**Task goal:** Would you please return every line from the listing that contains the word "áreas"?

───

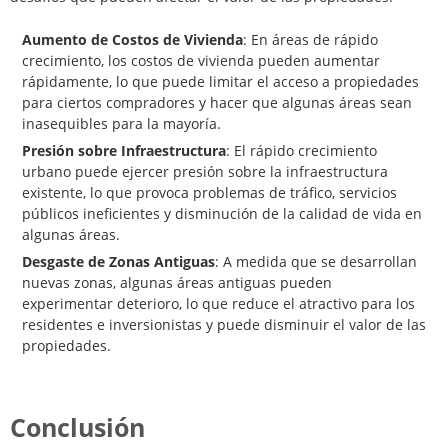
Aumento de Costos de Vivienda
: En áreas de rápido
crecimiento, los costos de vivienda pueden aumentar
rápidamente, lo que puede limitar el acceso a propiedades
para ciertos compradores y hacer que algunas áreas sean
inasequibles para la mayoría.
Presión sobre Infraestructura
: El rápido crecimiento
urbano puede ejercer presión sobre la infraestructura
existente, lo que provoca problemas de tráfico, servicios
públicos ineficientes y disminución de la calidad de vida en
algunas áreas.
Desgaste de Zonas Antiguas
: A medida que se desarrollan
nuevas zonas, algunas áreas antiguas pueden
experimentar deterioro, lo que reduce el atractivo para los
residentes e inversionistas y puede disminuir el valor de las
propiedades.
Conclusión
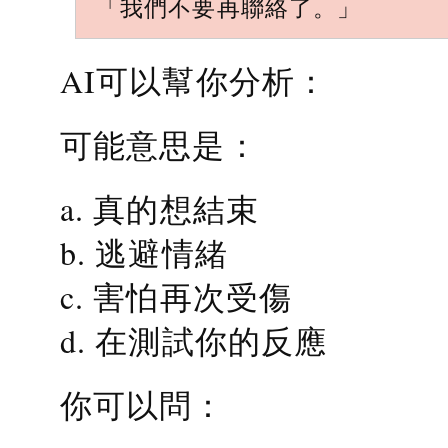
「我們不要再聯絡了。」
AI可以幫你分析：
可能意思是：
a. 真的想結束
b. 逃避情緒
c. 害怕再次受傷
d. 在測試你的反應
你可以問：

───

**Result:**
: En áreas de rápido
para ciertos compradores y hacer que algunas áreas sean
algunas áreas.
nuevas zonas, algunas áreas antiguas pueden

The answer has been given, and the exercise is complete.